Garbo still belongs to that moment in cinema when capturing the human face
still plunged audiences into the deepest ecstasy, when one literally lost
oneself in a human image as one would in a philtre, when the face
represented a kind of absolute state of the flesh, which could be neither
reached nor renounced. A few years earlier the face of Valentino was
causing suicides; that of Garbo still partakes of the same rule of Courtly
Love, where the flesh gives rise to mystical feelings of perdition.

It is indeed an admirable face-object. In Queen Christina, a film which has
again been shown in Paris in the last few years, the make-up has the snowy
thickness of a mask: it is not a painted face, but one set in plaster,
protected by the surface of the colour, not by its lineaments. Amid all
this snow at once fragile and compact, the eyes alone, black like strange
soft flesh, but not in the least expressive, are two faintly tremulous
wounds. In spite of its extreme beauty, this face, not drawn but sculpted
in something smooth and fragile, that is, at once perfect and ephemeral,
comes to resemble the flour-white complexion of Charlie Chaplin, the dark
vegetation of his eyes, his totem-like countenance.

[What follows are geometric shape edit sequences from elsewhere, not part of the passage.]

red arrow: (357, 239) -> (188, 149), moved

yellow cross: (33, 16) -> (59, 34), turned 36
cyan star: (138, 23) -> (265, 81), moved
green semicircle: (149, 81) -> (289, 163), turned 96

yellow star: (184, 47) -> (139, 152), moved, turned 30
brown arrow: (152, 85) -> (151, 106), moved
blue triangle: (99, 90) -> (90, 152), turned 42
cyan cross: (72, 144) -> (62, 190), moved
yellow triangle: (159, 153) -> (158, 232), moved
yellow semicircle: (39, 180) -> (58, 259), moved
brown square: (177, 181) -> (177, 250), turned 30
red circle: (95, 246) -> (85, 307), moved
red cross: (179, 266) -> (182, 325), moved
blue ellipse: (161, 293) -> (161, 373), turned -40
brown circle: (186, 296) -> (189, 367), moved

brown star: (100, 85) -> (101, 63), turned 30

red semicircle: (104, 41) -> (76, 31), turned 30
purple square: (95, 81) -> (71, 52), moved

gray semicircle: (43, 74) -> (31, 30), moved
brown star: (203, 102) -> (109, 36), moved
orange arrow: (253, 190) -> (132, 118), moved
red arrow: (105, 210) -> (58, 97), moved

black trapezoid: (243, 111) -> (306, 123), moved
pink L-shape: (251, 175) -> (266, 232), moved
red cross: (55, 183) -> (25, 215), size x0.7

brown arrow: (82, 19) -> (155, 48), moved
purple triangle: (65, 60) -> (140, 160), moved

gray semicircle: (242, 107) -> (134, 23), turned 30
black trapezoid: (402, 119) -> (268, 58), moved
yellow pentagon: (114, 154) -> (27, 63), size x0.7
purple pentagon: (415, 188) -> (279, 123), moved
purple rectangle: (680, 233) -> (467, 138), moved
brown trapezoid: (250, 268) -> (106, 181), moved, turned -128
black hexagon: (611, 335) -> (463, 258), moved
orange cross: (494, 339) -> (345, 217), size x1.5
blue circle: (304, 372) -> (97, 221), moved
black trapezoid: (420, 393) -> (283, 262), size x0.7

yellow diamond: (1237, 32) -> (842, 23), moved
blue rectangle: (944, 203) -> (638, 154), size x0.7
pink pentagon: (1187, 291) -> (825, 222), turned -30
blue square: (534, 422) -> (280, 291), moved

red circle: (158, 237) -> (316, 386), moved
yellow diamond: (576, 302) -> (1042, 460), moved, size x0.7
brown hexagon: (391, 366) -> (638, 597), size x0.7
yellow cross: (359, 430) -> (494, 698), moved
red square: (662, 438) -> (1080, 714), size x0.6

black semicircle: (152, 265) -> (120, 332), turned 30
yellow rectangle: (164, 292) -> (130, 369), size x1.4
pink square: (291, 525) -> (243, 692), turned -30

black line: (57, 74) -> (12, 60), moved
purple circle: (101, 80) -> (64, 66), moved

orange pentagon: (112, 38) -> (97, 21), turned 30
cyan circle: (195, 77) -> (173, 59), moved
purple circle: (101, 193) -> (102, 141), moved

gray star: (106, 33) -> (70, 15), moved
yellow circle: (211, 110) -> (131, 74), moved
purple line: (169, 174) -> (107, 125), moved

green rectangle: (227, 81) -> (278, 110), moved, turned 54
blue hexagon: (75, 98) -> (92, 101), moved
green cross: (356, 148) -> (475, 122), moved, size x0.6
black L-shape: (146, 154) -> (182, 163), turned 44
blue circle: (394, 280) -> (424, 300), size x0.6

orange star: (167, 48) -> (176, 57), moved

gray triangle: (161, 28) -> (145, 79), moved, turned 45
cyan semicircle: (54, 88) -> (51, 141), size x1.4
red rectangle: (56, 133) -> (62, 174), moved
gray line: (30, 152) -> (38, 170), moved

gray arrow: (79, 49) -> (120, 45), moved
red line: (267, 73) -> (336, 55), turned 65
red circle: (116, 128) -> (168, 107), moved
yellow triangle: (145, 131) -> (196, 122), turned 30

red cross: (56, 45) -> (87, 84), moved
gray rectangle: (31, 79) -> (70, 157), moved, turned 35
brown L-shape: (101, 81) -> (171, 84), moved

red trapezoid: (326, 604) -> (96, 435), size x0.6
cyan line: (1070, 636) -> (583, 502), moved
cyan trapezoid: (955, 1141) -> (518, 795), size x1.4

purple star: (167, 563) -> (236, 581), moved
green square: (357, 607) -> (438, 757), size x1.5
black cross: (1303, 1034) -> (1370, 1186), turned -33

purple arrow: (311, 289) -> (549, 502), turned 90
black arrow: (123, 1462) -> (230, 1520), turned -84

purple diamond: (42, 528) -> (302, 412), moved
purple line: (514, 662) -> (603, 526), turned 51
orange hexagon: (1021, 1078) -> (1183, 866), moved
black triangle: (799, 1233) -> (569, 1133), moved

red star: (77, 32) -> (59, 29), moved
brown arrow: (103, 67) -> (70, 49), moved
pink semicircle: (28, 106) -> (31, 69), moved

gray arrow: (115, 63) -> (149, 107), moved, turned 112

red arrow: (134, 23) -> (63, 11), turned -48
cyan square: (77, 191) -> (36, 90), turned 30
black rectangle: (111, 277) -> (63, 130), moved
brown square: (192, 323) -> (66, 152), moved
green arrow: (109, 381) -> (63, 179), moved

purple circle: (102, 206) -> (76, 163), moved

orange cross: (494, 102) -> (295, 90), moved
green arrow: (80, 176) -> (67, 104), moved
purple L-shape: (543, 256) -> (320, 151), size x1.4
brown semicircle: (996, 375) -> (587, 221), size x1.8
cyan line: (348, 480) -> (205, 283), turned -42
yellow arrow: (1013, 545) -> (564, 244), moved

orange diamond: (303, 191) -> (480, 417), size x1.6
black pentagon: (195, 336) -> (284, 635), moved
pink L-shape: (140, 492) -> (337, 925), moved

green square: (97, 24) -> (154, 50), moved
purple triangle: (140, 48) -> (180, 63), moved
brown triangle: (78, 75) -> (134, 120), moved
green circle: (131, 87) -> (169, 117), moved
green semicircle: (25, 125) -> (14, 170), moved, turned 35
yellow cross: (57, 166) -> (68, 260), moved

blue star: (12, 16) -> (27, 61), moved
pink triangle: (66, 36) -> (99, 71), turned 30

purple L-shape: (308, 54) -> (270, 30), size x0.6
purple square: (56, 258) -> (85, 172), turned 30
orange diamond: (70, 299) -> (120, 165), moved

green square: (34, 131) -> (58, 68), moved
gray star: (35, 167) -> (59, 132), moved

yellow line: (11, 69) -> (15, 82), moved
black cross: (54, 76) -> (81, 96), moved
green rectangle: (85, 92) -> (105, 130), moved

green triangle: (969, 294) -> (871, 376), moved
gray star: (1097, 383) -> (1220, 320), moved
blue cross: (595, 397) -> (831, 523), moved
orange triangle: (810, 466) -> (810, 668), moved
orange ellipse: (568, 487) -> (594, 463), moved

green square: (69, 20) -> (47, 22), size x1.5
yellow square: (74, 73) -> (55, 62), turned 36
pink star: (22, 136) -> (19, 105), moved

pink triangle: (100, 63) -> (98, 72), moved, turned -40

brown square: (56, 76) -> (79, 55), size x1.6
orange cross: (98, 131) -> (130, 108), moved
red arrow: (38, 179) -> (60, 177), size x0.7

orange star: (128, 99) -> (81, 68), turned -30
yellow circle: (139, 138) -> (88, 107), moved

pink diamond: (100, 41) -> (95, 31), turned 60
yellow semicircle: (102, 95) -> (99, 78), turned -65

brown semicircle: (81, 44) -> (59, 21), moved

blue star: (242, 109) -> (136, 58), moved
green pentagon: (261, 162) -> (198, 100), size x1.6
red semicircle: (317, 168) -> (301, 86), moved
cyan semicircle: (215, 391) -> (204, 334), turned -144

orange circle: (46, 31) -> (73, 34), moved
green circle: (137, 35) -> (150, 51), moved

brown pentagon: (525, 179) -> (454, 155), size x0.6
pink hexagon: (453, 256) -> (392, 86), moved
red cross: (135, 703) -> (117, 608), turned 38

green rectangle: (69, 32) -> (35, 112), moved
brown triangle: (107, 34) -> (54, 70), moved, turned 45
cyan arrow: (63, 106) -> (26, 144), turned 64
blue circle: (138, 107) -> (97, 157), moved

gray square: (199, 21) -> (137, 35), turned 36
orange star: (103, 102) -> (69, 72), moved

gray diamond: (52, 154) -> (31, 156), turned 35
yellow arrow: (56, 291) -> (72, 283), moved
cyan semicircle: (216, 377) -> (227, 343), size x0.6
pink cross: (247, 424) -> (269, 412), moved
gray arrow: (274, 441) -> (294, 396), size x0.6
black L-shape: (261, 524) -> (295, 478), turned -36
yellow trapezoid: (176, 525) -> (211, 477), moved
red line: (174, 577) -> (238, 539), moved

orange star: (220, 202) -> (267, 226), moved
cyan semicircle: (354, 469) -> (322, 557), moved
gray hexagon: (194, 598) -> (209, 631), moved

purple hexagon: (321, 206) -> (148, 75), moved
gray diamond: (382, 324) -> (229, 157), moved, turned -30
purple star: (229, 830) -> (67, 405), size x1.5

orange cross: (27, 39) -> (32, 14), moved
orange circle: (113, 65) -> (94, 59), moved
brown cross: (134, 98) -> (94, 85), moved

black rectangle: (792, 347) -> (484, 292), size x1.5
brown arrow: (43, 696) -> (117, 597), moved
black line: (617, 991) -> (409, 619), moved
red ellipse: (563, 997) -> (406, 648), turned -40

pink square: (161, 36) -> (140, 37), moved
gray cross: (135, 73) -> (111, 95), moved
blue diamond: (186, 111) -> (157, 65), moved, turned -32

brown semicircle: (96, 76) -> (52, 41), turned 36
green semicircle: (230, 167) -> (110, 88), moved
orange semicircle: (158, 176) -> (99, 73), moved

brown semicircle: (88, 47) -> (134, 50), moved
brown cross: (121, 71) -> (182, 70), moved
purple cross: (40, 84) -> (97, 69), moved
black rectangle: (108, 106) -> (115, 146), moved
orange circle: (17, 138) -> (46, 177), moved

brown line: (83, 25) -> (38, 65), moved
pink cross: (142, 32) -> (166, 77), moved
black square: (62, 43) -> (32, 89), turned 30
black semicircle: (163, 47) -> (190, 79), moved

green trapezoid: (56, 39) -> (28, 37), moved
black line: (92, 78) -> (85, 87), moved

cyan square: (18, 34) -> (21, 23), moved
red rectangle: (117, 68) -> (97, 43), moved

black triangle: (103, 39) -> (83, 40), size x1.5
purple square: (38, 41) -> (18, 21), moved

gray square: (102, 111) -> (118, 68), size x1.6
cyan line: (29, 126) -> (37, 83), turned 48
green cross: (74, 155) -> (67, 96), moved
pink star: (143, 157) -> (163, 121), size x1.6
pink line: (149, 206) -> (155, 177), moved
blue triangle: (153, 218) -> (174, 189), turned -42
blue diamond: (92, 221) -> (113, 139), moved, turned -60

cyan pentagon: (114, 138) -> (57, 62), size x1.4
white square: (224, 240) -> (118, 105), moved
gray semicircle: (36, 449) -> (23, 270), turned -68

Now the temptation of the absolute mask (the mask of antiquity, for
instance) perhaps implies less the theme of the secret (as is the case with
Italian half mask) than that of an archtype of the human face. Garbo
offered to one's gaze a sort of Platonic Idea of the human creature, which
explains why her face is almost sexually undefined, without however leaving
one in doubt. It is true that this film (in which Queen Christina is by
turns a woman and a young cavalier) lends itself to this lack of
differentiation; but Garbo does not perform in it any feat of transvestism;
she is always herself, and carries without pretence, under her crown or her
wide-brimmed hats the same snowy solitary face. The name given to her, the
Divine, probably aimed to convey less a superlative state of beauty than
the essence of her corporeal person, descended form a heaven where all
things are formed and perfected in the clearest light. She herself knew
this: how many actresses have consented to let the crowd see the ominous
maturing of their beauty. Not she, however; the essence was not to be
degraded, her face was not to have any reality except that of its
perfection, which was intellectual even more that formal. The Essence
became gradually obscured, progressively veiled with dark glasses, broad
hats and exiles: but it never deteriorated.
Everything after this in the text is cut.